(Data)
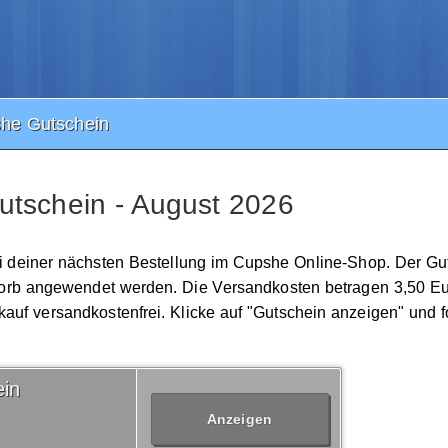
he Gutschein
tschein - August 2026
ei deiner nächsten Bestellung im Cupshe Online-Shop. Der Gut
korb angewendet werden. Die Versandkosten betragen 3,50 E
nkauf versandkostenfrei. Klicke auf "Gutschein anzeigen" und 
in
Anzeigen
(End Data)
- Exercise requirements:
For every line in the data above that has the string "Gutschein", return that line.

- Your solution:
he Gutschein
nkauf versandkostenfrei. Klicke auf "Gutschein anzeigen" und 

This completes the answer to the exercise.